When this concept was presented to the board, County Commissioners Elisabeth Lawrence and Tamara Pogue both noted that senior housing had been a priority, but that workforce housing was currently top of mind.
“I think we probably need to do a better job of expressing the true housing emergency that we are in right now related to our workforce,” Lawrence said. “It is so different than even six months ago, and that’s not at all to diminish senior housing or any other type of housing in Summit County. We’re just in a brand new emergency that has caught all of us off guard, all of the towns and us, and it’s a crisis like none other currently.”

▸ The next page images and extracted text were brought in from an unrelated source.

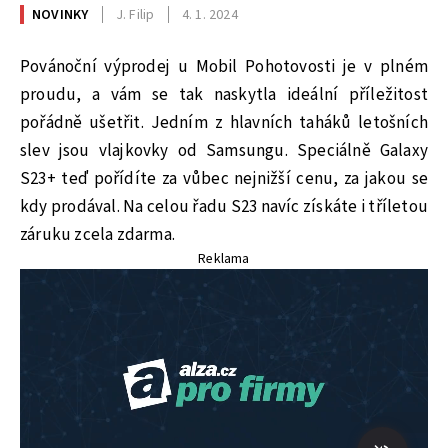
NOVINKY
J. Filip
4. 1. 2024
Povánoční výprodej u Mobil Pohotovosti je v plném
proudu, a vám se tak naskytla ideální příležitost
pořádně ušetřit. Jedním z hlavních taháků letošních
slev jsou vlajkovky od Samsungu. Speciálně Galaxy
S23+ teď pořídíte za vůbec nejnižší cenu, za jakou se
kdy prodával. Na celou řadu S23 navíc získáte i tříletou
záruku zcela zdarma.
Reklama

Pogue said she’d like the group to focus on regional efforts, and how local towns and surrounding counties can work together to address the various needs. In its presentation, Staying in Summit noted that Glenwood Springs, Eagle County and Steamboat Springs all had senior housing.
“I do think increasingly we’re going to see regional conversations around some of this infrastructure,” Pogue said. “Summit County simply does not have the resources to build out of the infrastructure we need, whether we’re talking about assisted living, aging housing, sober living facilities, simple workforce housing. The resources just simply do not exist for all of these projects if Summit County is going to go it alone.
“So what I’m trying to tease out is where’s the regional focus in this conversation? How do we bring a little bit more of that to the project to see what else we might be able to make feasible? I mean I’m not sure if you’ve been listening to the county’s housing conversation so far, but we have 13 parcels. That’s it. That’s all we have left that we can build off from a housing perspective. One of those parcels is 0.2 acres.”
The meeting concluded with the commissioners agreeing to discuss the project internally and give Vargo feedback to pass along to the representatives of Staying in Summit.
Searls said the response wasn’t exactly what she wanted to hear.
“I was a little disappointed in the respect that they were so focused on the big problem, which is a big problem — workforce housing — but this workforce housing problem is not something that just developed yesterday. It’s been there for a long time,” Searls said.